About the concept of Smart Cities

“What is a smart city?” I get this question quite often when I tell people I am studying a master in Smart Cities. Some people are new to the concept while others already have some notions on what a smart cities are. Those last will ask: Is it putting sensors to monitor the city, it is having wifi everywhere, it is about been more environmentally sustainable?

To this kind of questions I usually answer that Smart Cities is such a broad term it can include all that, and much more. It is about making cities more liveable, about increasing the amount of data gathered by installing sensors, having better connectivity both in the sense of transport system and ICTs being more sustainable, not only environmental but also at a social and economical level…

Many definitions have been made, and I will not attempt here to add one more definition. I will, however, try to discuss here my vision on this concept, taking into account what I have seen so far about it.

I like to think about Smart Cities as an umbrella concept that covers all the different applications, ideas, initiatives… that aim to somehow improve some aspect of cities. In this sense, something “small”, like an app to know the bus timetable, can be found under this umbrella at the same time as something as “big” as a city platform that coordinates all services, sensors and everything going on in a city. Similarly, the term can encompass technology-based solutions, such as sensor deployment to optimize the traffic, or non-technological solutions such as the creation of green corridors along the city.

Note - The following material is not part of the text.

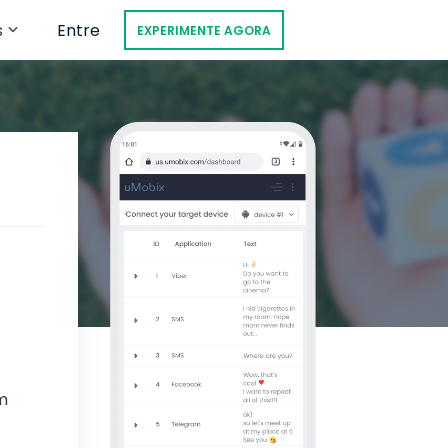
s
Entre
EXPERIMENTE AGORA
m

Moreover, when talking about the objectives a smart city should pursue, I like the classification that is used in many cases, that a smart city should improve and be sustainable in three fronts or axis: environmental, social and economic. It cannot be forgotten that the final purpose is to make cities better for citizens, both the current dwellers of the city and the future ones, and therefore, any smart city approach has to be citizen centred and with a long term vision. Also, there are some key terms that go alongside smart city, such as are resilience, predictability, collaboration and transparency.


Future city by Neil Kremer on Flickr.

There are concerns about the term being overused, and most certainly it is important to be careful it does not become an empty concept. However, I believe that understanding that the term”smart city” is sometimes used more as this broad umbrella than an idealized goal can also take some pressure off this term.

In this sense, “smart city” could be more like a pathway a city walks to become a better city, than an end goal defining what the city has to become. So a city that chooses to walk this “smart” pathway, chooses to use ICTs, innovation, collaboration principles and any other “smart city” tool, in order to strive for greater social, environmental and economic sustainability.

I will finish up on my thoughts by adding that this is, necessarily, a concept in constant evolution. As cities walk their “smart city pathway” and encounter new difficulties, challenges and also new outcomes, definitions of the term and the initiative will have to evolve and new ones will appear.

PS: I am in constant learning, so I am sure my vision on this subject will keep reshaping and evolving. You are all welcome to comment on and debate my ideas as long as it is in a constructive manner.